I love you, via text
Updated: November 11, 2011 4:18PM
Recently, I sat at the dinner table with my grandparents and a thought occurred to me. Where did they meet? Such a simplistic question with a simplistic answer — they met in high school. I learned how there were periods in their relationship where their half a century nuptial was almost nonexistent. I never fathomed how they struggled with distance and kept in touch only by hand-written letters.
As I listened to their reminiscent history, I was baffled about how things have changed. What if we didn’t have e-mail, Facebook, Skype and smart phones? Could our relationships thrive off of periodic visits and hand-written letters until “death do us part?” Has traditional love been cemented between technology and a modernistic way of living?
Now, I am in no means discrediting the way modern relationships evolve today. In fact, there has been an ample amount of relationships that have blossomed with the cyber world to thank. Nowadays, when high school sweethearts say their goodbyes as they trot off to different universities, they no longer have to worry about seeing each other’s faces months down the road. An unpretentious FaceTime or Skype call will do upon arrival of their remote locations, and they might sugarcoat the security of their relationship with a sturdy post on their Facebook walls. But let’s rip the meat off the bone and get to the bare truth.
If you look at successful relationships half a century ago versus today, you are slapped in the face with statistics. Divorce rates are through the roof, the average age of marriage has been set back ten years and more people are choosing to live the bachelor/bachelorette lifestyle. Times have changed, personal independence has heightened and more options are available. You get into an argument with your significant other, sign online, and bing, bang, boom, a potential lover’s relationship status has miraclously changed to “single.” Well, at this point, your current relationship is “clearly not working out.” Time to move on.
Or how about that high school sweetheart relationship or long-distance relationships in general? You swore your eternal love and devotion to the person, but when 1,000 miles strips you of physical contact, suddenly it becomes easier to resort to other routes than to stick by the promises that are in the midst of being shattered. Are these illustrations of us giving up on each other too quickly? Are we too caught up in garnishing our own sense of independence to let those we truly care about drift into an endless sea of exes and goodbyes?

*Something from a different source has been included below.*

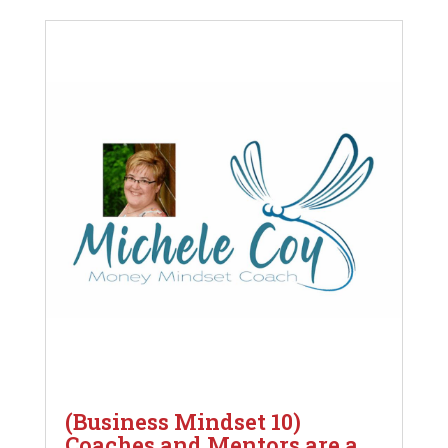
(Business Mindset 10)
Coaches and Mentors are a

Now, of course there are exceptions. This is the generic trend of the resourceful generation. Technology has opened a gateway to many possibilities, including being connected with a vastly larger group; hence—opaque possibilities. Maybe, when things get hard and you start to think about all the different people in the world, don’t change your Facebook status just et. Try archaic acts of emotion before you throw in the towel. I personally feel that it is about time to let traditional love seep through the cracks of our modern world, drip onto our technological devices and short-circuit them temporarily.
Perhaps call that person and tell them you love them, instead of texting. Send a hand-written letter and 50 years down the road you might have a story to pass on to your grandchildren.